• _AIM OF THE EXERCISE_:
Give again every line from the one with "For every named" through the last line of the data, exactly, and leave out the lines before it.

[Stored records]
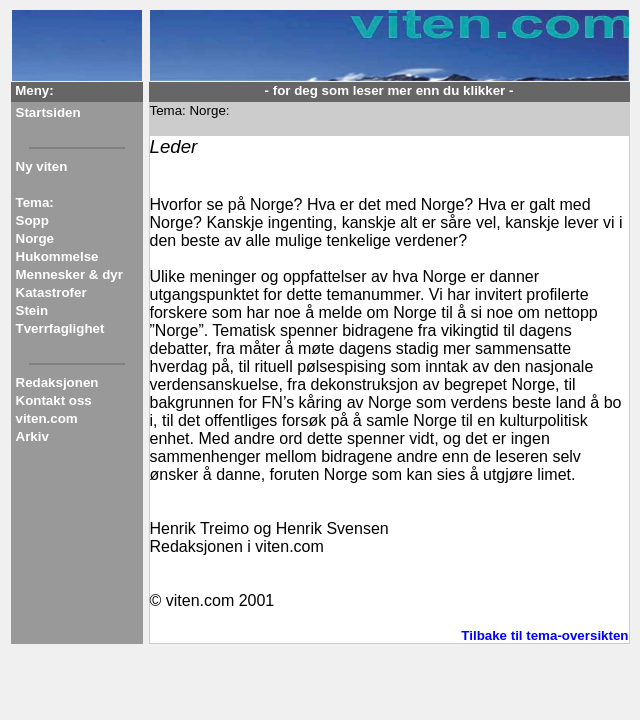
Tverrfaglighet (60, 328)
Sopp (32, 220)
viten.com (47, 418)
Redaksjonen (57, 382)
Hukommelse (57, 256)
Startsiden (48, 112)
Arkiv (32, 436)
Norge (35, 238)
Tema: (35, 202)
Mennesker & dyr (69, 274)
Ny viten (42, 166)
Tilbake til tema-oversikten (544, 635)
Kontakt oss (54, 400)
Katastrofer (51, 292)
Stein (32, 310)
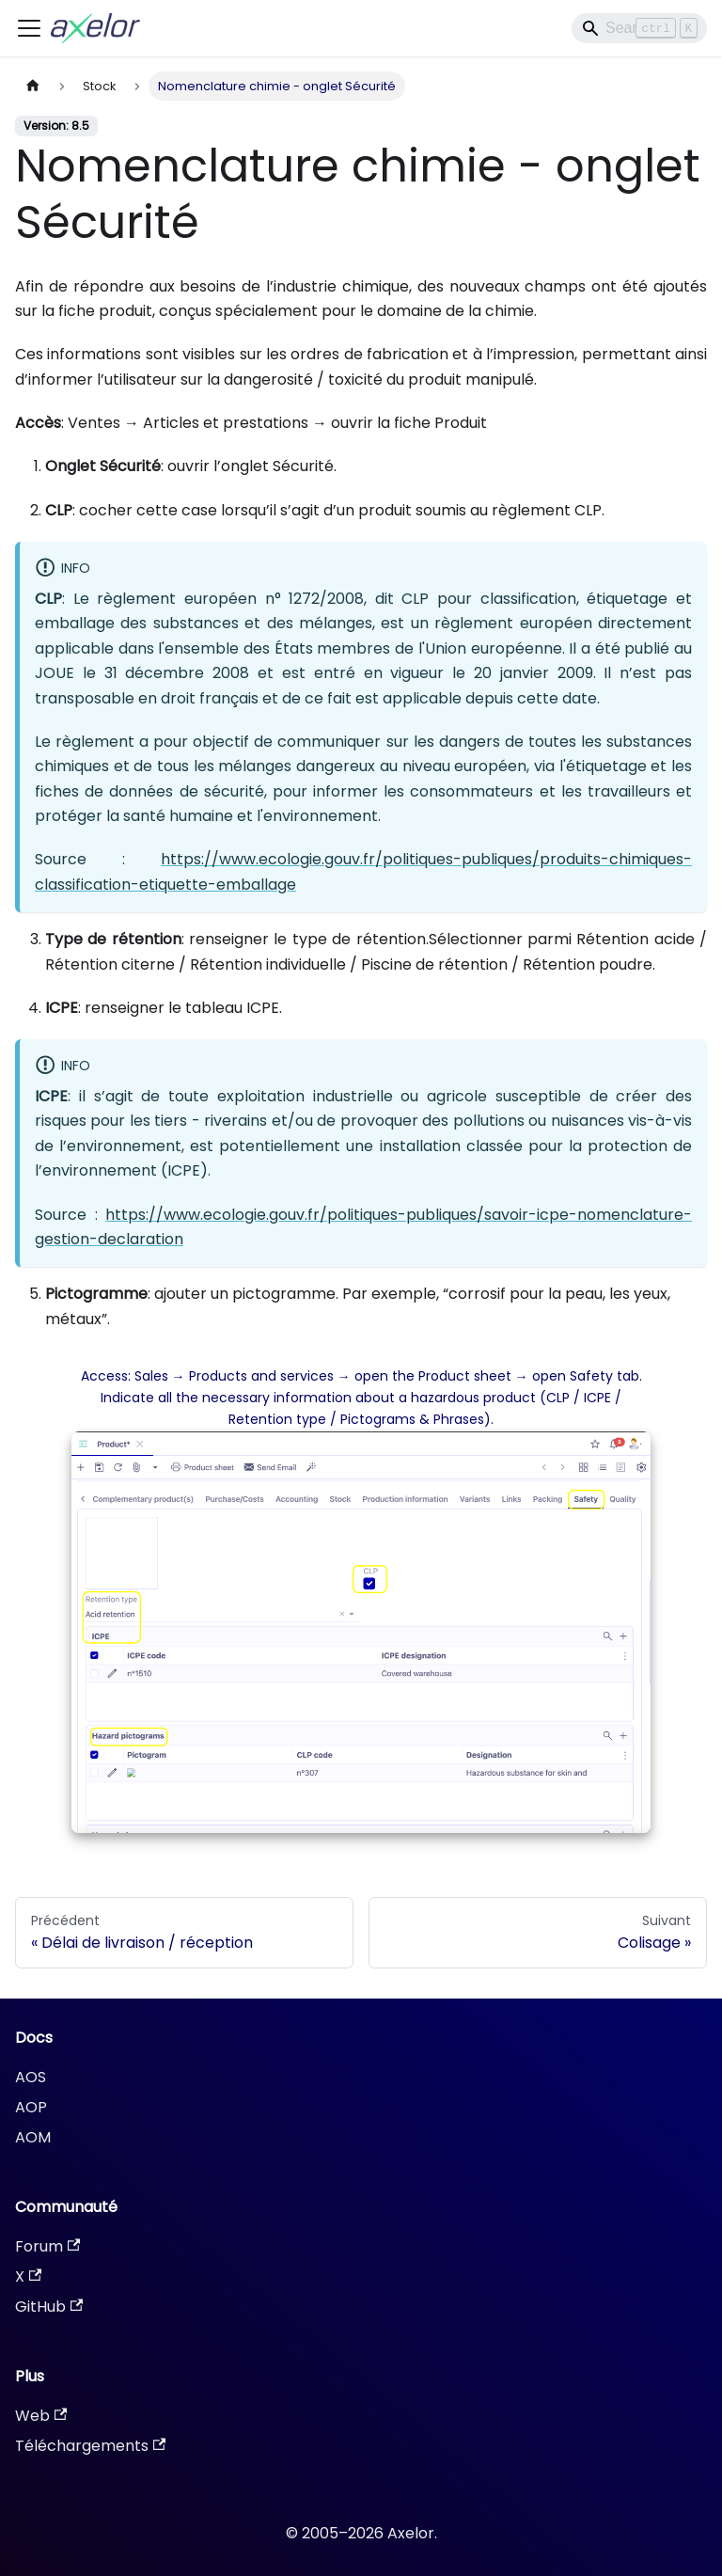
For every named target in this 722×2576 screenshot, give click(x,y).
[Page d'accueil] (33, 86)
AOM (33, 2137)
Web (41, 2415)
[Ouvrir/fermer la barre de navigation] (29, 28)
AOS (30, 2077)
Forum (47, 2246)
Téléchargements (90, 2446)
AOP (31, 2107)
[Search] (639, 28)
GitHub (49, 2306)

• _PROBLEM SOLUTION_:
For every named target in this 722×2576 screenshot, give click(x,y).
[Page d'accueil] (33, 86)
AOM (33, 2137)
Web (41, 2415)
[Ouvrir/fermer la barre de navigation] (29, 28)
AOS (30, 2077)
Forum (47, 2246)
Téléchargements (90, 2446)
AOP (31, 2107)
[Search] (639, 28)
GitHub (49, 2306)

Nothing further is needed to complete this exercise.